Delta Air Lines is still flying at Dallas’s Love Field, despite having lost access to the Southwest Airlines gate the carrier was using temporarily. That gate access was granted after the October repeal of the Wright Amendment left Delta without gates to operate from. Southwest shared with Delta but that agreement was necessarily time-limited as Southwest increased flights earlier this week and needed the gate space back to handle the increased operations. This time around Delta is sharing with United Airlines; the two companies came to an agreement on Wednesday to allow for five daily flights by Delta at one of the two United gates for the next 180 days.
“We have entered into a commercial agreement to voluntarily provide Delta access to our gate at Love Field,” says United Airlines spokesman Luke Punzenberger. “We will continue managing our flights and gates at the airport in the best interests of our customers.”

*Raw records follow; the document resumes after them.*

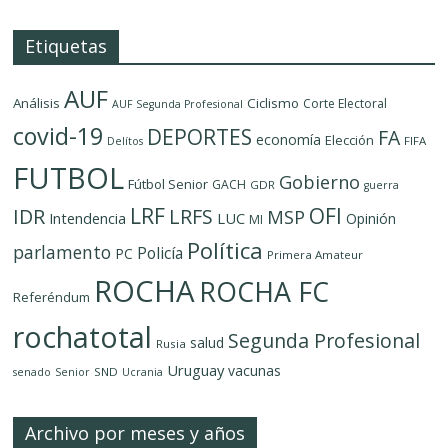
Etiquetas
AUF
Análisis
Ciclismo
Corte Electoral
AUF Segunda Profesional
covid-19
DEPORTES
FA
economía
Elección
FIFA
Delítos
FUTBOL
Gobierno
Fútbol Senior
GACH
GDR
guerra
LRF
OFI
IDR
LRFS
MSP
LUC
Intendencia
Opinión
MI
Política
parlamento
Policía
PC
Primera Amateur
ROCHA
ROCHA FC
Referéndum
rochatotal
Segunda Profesional
salud
Rusia
Uruguay
vacunas
SND
senado
Senior
Ucrania
Archivo por meses y años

Technically the city’s aviation authority did nothing but “facilitate” the discussions because the negotiations never reached an impasse according to Mark Duebner, Dallas’s Director of Aviation. Should such an impasse come to pass the city could step in, but only if it believes the gates are not being reasonably used. United’s schedule certainly could be more aggressive in terms of gate usage but, at least for now, that’s not an issue since Delta is willing to pay for access at a rate which United found acceptable.